Problem to solve:
Whenever a line of the data below holds the string "show", copy that line.
----------------
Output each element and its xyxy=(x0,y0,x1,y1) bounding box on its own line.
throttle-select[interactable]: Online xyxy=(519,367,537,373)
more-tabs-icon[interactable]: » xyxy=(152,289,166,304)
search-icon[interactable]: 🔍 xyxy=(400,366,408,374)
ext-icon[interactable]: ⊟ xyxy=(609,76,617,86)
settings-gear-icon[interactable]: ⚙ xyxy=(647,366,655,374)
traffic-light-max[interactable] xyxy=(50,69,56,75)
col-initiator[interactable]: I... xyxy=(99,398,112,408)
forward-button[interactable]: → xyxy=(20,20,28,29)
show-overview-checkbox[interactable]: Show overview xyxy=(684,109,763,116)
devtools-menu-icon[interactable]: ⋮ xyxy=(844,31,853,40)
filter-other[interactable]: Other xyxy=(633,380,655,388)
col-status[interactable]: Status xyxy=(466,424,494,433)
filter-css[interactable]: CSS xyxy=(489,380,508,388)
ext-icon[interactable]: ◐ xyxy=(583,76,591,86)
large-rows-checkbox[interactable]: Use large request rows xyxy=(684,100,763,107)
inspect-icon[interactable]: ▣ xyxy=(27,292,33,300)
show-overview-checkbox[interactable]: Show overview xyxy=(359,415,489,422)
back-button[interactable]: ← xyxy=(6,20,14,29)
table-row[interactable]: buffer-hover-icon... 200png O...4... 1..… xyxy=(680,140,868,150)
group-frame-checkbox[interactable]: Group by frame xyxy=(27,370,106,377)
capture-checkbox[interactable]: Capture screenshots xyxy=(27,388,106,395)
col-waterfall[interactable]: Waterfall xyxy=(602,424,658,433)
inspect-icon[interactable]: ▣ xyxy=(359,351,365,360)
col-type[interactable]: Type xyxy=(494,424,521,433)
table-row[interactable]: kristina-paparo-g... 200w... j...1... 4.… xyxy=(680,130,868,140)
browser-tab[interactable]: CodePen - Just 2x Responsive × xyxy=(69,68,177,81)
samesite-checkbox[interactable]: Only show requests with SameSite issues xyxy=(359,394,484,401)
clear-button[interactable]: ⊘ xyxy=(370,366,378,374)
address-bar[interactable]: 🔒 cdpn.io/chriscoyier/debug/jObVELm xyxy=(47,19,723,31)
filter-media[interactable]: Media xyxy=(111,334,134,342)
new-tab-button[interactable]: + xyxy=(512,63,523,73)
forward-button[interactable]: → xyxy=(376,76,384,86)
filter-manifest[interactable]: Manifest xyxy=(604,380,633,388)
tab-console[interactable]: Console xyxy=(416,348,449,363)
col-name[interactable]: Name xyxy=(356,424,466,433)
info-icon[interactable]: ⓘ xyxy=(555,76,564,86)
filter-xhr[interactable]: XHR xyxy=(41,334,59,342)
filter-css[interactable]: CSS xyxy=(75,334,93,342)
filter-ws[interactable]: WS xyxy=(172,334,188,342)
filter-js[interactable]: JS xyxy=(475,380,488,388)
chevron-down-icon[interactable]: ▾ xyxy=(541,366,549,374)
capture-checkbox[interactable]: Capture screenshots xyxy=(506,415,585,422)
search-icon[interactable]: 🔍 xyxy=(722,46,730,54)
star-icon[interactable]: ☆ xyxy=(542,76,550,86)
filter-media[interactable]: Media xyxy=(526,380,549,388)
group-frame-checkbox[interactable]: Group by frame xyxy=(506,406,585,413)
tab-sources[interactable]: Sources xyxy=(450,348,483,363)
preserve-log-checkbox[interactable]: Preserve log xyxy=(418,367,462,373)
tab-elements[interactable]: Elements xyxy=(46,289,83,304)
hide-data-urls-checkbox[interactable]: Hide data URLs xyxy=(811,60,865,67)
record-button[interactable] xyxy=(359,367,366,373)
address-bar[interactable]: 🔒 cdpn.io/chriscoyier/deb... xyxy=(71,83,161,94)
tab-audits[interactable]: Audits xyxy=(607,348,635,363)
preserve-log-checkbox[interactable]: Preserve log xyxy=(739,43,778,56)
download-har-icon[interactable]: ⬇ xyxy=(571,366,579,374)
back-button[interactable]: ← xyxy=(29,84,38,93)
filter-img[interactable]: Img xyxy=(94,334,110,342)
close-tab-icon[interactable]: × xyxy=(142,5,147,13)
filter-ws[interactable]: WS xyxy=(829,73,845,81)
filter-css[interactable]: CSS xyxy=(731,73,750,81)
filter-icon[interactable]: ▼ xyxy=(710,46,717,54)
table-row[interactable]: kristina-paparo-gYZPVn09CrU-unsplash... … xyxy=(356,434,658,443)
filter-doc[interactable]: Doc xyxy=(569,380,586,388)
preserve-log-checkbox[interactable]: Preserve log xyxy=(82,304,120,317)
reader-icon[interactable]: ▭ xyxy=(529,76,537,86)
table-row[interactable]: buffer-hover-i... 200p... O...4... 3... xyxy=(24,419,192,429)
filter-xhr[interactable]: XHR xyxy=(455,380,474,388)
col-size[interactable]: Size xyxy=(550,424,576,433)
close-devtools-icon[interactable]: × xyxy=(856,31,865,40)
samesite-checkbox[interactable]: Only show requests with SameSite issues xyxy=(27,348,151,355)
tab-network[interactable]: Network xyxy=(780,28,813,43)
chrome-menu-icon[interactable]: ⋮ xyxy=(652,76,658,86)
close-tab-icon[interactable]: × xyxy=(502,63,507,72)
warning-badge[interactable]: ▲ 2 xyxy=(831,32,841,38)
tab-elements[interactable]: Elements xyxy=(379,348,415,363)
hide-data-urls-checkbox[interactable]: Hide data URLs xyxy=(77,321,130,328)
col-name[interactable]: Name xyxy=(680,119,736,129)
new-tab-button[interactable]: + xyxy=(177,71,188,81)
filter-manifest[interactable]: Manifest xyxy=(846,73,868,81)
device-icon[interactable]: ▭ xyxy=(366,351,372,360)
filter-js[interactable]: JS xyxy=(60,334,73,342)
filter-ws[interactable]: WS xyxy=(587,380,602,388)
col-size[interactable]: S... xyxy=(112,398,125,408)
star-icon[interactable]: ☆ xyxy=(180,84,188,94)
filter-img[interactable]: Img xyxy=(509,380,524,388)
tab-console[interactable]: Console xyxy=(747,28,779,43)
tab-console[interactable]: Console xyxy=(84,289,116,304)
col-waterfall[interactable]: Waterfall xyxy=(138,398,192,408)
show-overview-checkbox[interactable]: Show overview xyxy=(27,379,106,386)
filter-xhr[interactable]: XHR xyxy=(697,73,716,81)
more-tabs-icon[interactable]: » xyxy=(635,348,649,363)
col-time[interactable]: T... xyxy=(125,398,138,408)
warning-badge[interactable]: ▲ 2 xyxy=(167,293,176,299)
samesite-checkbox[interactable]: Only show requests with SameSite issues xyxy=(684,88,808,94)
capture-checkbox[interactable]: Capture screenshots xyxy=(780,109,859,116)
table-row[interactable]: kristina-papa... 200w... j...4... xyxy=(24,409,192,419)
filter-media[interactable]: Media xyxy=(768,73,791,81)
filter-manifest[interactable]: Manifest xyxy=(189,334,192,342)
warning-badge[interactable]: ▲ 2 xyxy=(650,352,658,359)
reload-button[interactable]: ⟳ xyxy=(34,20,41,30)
----------------
Answer area:
show-overview-checkbox[interactable]: Show overview xyxy=(684,109,763,116)
show-overview-checkbox[interactable]: Show overview xyxy=(359,415,489,422)
samesite-checkbox[interactable]: Only show requests with SameSite issues xyxy=(359,394,484,401)
samesite-checkbox[interactable]: Only show requests with SameSite issues xyxy=(27,348,151,355)
show-overview-checkbox[interactable]: Show overview xyxy=(27,379,106,386)
samesite-checkbox[interactable]: Only show requests with SameSite issues xyxy=(684,88,808,94)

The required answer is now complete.